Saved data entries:
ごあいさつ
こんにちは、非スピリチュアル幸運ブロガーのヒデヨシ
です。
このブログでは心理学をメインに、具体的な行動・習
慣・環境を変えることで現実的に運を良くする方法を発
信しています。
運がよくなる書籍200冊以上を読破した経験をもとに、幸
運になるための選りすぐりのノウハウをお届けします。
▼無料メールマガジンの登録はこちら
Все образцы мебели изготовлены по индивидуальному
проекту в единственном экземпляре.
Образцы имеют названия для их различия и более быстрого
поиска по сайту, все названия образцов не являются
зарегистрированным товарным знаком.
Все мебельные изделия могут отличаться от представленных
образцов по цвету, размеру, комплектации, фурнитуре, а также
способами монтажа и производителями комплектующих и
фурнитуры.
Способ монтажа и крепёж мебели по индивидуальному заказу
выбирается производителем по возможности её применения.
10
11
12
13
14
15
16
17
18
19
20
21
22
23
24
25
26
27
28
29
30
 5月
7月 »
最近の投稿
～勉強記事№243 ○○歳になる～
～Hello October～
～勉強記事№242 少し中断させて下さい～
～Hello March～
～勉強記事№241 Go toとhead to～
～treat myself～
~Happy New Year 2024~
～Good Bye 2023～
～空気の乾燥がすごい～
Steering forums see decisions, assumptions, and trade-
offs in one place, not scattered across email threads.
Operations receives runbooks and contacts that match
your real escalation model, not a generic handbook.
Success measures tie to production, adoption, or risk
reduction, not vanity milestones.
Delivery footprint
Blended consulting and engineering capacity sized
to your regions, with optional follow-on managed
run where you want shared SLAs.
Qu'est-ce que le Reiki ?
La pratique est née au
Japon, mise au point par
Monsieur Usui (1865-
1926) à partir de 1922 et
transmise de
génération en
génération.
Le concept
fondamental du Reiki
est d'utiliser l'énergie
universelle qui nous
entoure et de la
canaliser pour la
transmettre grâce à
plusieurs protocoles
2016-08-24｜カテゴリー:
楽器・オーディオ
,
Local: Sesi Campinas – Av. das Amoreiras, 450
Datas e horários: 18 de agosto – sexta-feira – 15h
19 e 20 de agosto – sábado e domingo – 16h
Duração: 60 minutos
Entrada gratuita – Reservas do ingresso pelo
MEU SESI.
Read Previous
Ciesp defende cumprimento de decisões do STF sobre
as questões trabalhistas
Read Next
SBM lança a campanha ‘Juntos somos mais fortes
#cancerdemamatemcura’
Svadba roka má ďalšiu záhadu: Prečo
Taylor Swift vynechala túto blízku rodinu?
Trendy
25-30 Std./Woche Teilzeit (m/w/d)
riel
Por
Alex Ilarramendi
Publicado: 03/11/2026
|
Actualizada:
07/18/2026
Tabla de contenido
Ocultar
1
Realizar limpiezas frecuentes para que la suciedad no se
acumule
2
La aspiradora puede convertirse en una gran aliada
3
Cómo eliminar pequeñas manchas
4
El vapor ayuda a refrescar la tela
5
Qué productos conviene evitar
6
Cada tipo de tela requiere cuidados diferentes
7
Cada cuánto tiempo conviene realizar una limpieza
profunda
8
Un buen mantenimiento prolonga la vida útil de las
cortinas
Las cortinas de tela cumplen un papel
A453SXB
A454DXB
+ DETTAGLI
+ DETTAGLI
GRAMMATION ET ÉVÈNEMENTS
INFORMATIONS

## TASK
Tally up the lines holding the string "монтажа" in the data above, and respond with nothing but the number.

## EXERCISE RESPONSE
2